I see what you're trying to do. Yes, *myText[0] will indeed return a character. There are actually 2 levels of indirection here. myText[0] returns a pointer to the first character to the const char* "hello this is a test". Then you dereference that memory location which returns the char H.

Yes thats why I was expecting to get a char to with *Words[i]

@hasty sequoia Has your question been resolved? If so, type !solved :)

so thiis with vector

will be

int main()
{
    char **myText[1]; /* = malloc(sizeof(char**) * 128);*/
    *myText = malloc(sizeof(char) * 128);

    *myText[0] = "Hello this is a test";
    printf("%s\n", *myText[0]);
    return 0;
}

something like this?

You wouldn't because you're trying to equate std::vector < std::shared_ptr< std::string > > with a char**. *Words[0] means you first access the shared_ptr located at index 0 of the vector since subscript has higher precedence. Then you dereference that specific shared_ptr which returns a string object. So you have to dereference once again to get the character in your example *(*Words[i])

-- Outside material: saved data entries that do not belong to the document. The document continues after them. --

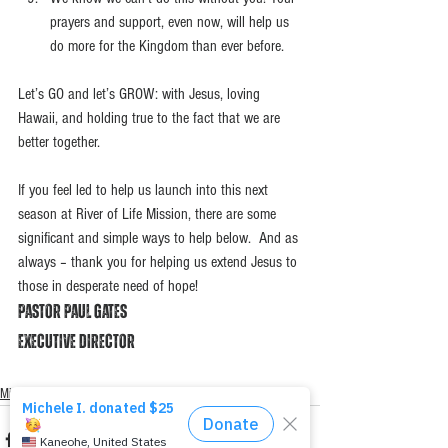
prayers and support, even now, will help us 
do more for the Kingdom than ever before.  
Let’s GO and let’s GROW: with Jesus, loving 
Hawaii, and holding true to the fact that we are 
better together. 
If you feel led to help us launch into this next 
season at River of Life Mission, there are some 
significant and simple ways to help below.  And as 
always – thank you for helping us extend Jesus to 
those in desperate need of hope!
Pastor Paul Gates
Executive Director
Mission Moments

with char**[1] i trying to look this as *** instead of a double ptr, if see that in this way make sense to me

so i thinking a double pointer for the string and another pointer for the vector

I don't think you understand what you did here. What you've created as an array of one element. That one element itself is an array of 128 char*

yes

so that of vector<shared_ptr<string>>

is basically an array where you have a lot of string so a char**

well not an array, an a vector

Why are you trying to emulate std::vector < std::shared_ptr< std::string > > in C?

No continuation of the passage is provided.